The `sendAutomaticallyWhen: lastAssistantMessageIsCompleteWithApprovalResponses` option tells `useChat` to automatically resume generation after the user responds to a tool approval request.
## Step 8: Run the application
Start the development server:
```bash
npm run dev
```
Open your browser and navigate to the URL shown in the terminal. The first time you send a message, the model will be downloaded and cached in the browser. Subsequent visits will load the cached model.
Try prompts like:
- "What time is it?"
- "Generate a random number between 1 and 100"
- "Where am I located?" (this will trigger a tool approval prompt)
## Next steps
- Add more models and a model selector — see the [full example source](https://github.com/huggingface/transformers.js-examples/tree/main/next-vercel-ai-sdk-v6-tool-calling) for a multi-model implementation with Zustand state management.

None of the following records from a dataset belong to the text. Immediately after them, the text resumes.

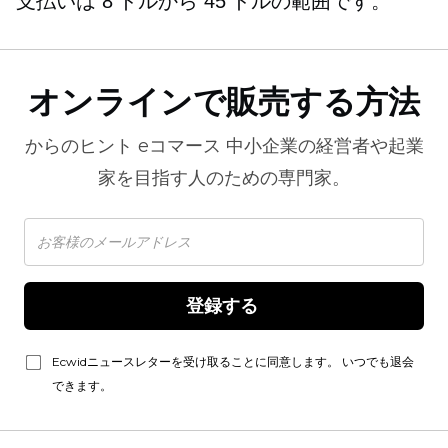
支払いは 8 ドルから 45 ドルの範囲です。
オンラインで販売する方法
からのヒント
eコマース
中小企業の経営者や起業
家を目指す人のための専門家。
登録する 
Ecwidニュースレターを受け取ることに同意します。 いつでも退会
できます。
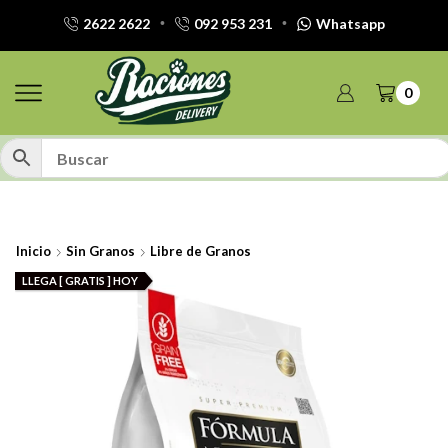
2622 2622
092 953 231
Whatsapp
0
Inicio
Sin Granos
Libre de Granos
LLEGA [ GRATIS ] HOY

- Add a browser compatibility check with `doesBrowserSupportTransformersJS()` and fall back to a server-side route if WebGPU is unavailable.
- Explore the [Vercel AI SDK agents documentation](https://ai-sdk.dev/docs/agents/overview) for more complex agent patterns.
- See the [Vercel AI SDK guide](../integrations/vercel-ai-sdk) for a reference of all supported features (embeddings, vision, transcription, etc.).